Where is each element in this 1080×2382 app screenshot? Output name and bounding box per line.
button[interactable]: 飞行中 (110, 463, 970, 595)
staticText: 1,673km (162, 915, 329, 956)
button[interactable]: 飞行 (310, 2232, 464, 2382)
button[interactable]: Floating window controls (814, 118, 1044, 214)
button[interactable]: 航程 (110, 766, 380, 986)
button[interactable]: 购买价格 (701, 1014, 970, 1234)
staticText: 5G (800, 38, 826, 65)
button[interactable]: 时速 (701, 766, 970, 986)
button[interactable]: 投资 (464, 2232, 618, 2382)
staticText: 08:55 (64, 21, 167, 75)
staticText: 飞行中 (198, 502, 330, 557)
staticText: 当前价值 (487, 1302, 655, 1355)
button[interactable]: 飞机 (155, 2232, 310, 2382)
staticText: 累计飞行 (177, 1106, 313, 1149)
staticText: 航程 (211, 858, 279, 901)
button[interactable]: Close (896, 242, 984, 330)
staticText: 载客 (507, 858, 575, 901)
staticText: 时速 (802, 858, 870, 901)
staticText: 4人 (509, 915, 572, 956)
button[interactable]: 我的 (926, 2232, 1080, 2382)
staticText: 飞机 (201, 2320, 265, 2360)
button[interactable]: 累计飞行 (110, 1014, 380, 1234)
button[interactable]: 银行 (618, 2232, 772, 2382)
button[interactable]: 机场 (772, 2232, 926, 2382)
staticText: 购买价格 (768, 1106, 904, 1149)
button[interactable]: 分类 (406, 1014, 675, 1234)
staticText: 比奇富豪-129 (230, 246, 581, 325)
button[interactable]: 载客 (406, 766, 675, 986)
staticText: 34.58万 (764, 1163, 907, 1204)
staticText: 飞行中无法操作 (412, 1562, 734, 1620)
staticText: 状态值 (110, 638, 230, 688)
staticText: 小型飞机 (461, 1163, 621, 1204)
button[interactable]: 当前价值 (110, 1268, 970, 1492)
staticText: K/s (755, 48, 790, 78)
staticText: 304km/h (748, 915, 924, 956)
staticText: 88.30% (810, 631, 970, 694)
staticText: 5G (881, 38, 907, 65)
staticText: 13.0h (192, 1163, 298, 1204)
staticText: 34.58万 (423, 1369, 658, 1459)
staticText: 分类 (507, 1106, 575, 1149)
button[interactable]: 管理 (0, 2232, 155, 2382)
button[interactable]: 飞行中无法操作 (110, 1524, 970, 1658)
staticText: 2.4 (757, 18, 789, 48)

────────────────────

== GOAL OF THE EXERCISE ==
Report the number of lines in the records above that contain "当前价值", with no other text.

== EXPECTED ANSWER ==
2